Ils se fixèrent un moment sans rien dire, jusqu'à ce que Smith laissât son regard retomber sur les mains de Lola qu'elle continuait de triturer sans répit.
– Fort bien. Reposez-vous, je vais voir ce que je peux faire !
Rassurée, elle le regarda repartir de la suite, non sans ronchonner dans sa barbe que « ces deux-là le rendaient déjà marteau » et qu'il « prendrait vite sa retraite, une fois rentré ». La porte d'entrée claqua sur ce dernier mot et Lola comprit qu'il était, sinon en colère, au moins profondément vexé. En même temps, sauf un résumé complet de son enlèvement, sa détention et de son évasion, elle avait refusé d'expliquer d'où provenait toutes ses informations sur Sébastien.
Ayoub arriva sur ces entre-faits, un grand sourire affiché sur son visage.
– J'ai croisé votre ami dans le couloir, il paraissait contrarié ! Vous ne lui avez rien dit ?

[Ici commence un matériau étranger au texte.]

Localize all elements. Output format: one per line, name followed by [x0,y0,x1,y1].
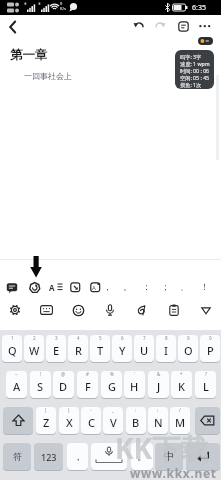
staticText: % [110,371,114,377]
staticText: Y [119,343,126,358]
button[interactable] [90,282,101,293]
button[interactable] [57,283,63,291]
button[interactable]: ) [59,407,79,434]
button[interactable]: 5 [90,335,110,362]
staticText: & [157,371,161,377]
button[interactable]: # [77,371,98,398]
button[interactable]: 1 [2,335,22,362]
staticText: S [37,379,44,394]
button[interactable] [136,305,147,316]
button[interactable]: 3 [46,335,66,362]
button[interactable]: / [170,407,190,434]
button[interactable]: ！ [200,279,207,293]
staticText: N [154,415,163,430]
staticText: 0 [209,335,212,341]
button[interactable]: ， [67,443,88,470]
staticText: 1 [11,335,14,341]
staticText: ? [205,371,207,377]
staticText: A [92,284,96,292]
staticText: * [180,371,183,377]
staticText: E [53,343,60,358]
staticText: ) [68,407,70,413]
button[interactable] [198,24,212,29]
button[interactable] [73,305,84,316]
button[interactable]: 123 [34,443,63,470]
staticText: Q [8,343,17,358]
button[interactable] [105,304,115,316]
button[interactable] [3,407,33,434]
staticText: W [29,343,40,358]
button[interactable] [9,304,21,316]
staticText: H [130,379,139,394]
button[interactable]: @ [53,371,74,398]
staticText: ， [73,450,83,463]
staticText: _ [112,407,114,413]
button[interactable]: 4 [68,335,88,362]
button[interactable]: & [148,371,169,398]
staticText: - [90,407,92,413]
button[interactable] [70,282,81,293]
button[interactable] [178,21,189,32]
button[interactable] [40,305,53,315]
button[interactable]: ( [36,407,56,434]
button[interactable]: ； [161,279,168,293]
button[interactable] [154,20,166,32]
staticText: 8 [165,335,168,341]
button[interactable]: 8 [156,335,176,362]
button[interactable]: % [101,371,122,398]
staticText: ~ [15,371,18,377]
staticText: 摸鱼: 1次 [180,81,202,88]
button[interactable] [6,282,18,293]
staticText: 0 K/s [60,1,66,11]
staticText: 第一章 [10,47,48,63]
button[interactable] [7,19,19,35]
button[interactable] [29,282,41,294]
staticText: 4 [77,335,80,341]
button[interactable] [198,37,213,45]
staticText: G [108,379,116,394]
staticText: ！ [200,281,207,292]
staticText: / [179,407,181,413]
button[interactable] [186,443,220,470]
button[interactable]: ? [195,371,216,398]
button[interactable]: 符 [3,443,31,470]
staticText: www.kkx.net [130,465,217,480]
staticText: 速度: 1 wpm [180,60,210,67]
button[interactable]: 6 [112,335,132,362]
staticText: F [85,379,91,394]
staticText: K [178,379,185,394]
staticText: ； [161,281,168,292]
button[interactable]: ~ [6,371,27,398]
button[interactable]: ! [30,371,51,398]
button[interactable]: ， [103,279,110,293]
button[interactable] [91,443,127,470]
button[interactable]: 0 [200,335,220,362]
button[interactable]: ' [124,371,145,398]
staticText: X [66,415,73,430]
button[interactable] [195,407,220,434]
button[interactable] [133,20,145,32]
button[interactable]: _ [103,407,123,434]
button[interactable]: : [126,407,146,434]
button[interactable]: 9 [178,335,198,362]
button[interactable]: 。 [123,279,130,293]
button[interactable]: 2 [24,335,44,362]
button[interactable]: 中 [155,443,183,470]
staticText: J [157,379,161,394]
button[interactable]: 、 [180,279,187,293]
staticText: 6:35 [192,3,206,13]
button[interactable] [201,307,211,315]
button[interactable]: * [171,371,192,398]
staticText: L [203,379,209,394]
staticText: ; [157,407,159,413]
staticText: 5 [99,335,102,341]
button[interactable] [169,304,179,316]
staticText: 码字: 3字 [180,53,202,60]
button[interactable]: A [49,282,55,293]
staticText: # [86,371,89,377]
button[interactable]: ： [142,279,149,293]
button[interactable]: 。 [131,443,153,470]
button[interactable]: 7 [134,335,154,362]
button[interactable]: ; [148,407,168,434]
button[interactable]: - [81,407,101,434]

– Si si, répliqua la jeune fille, l'esprit ailleurs.
Le médecin déposa ses sachets sur la table avant de se rapprocher d'elle. Depuis leur folle échappée, leur relation n'avait fait que s'améliorer et il commençait à reconnaître les signes évocateurs d'ennuis imminents.
– Expliquez-moi, proposa-t-il d'une voix conciliante.
Lola émit un léger gloussement. Elle aussi arrivait à mieux le comprendre et elle reconnaissait là l'une de ses techniques favorites pour obtenir des réponses.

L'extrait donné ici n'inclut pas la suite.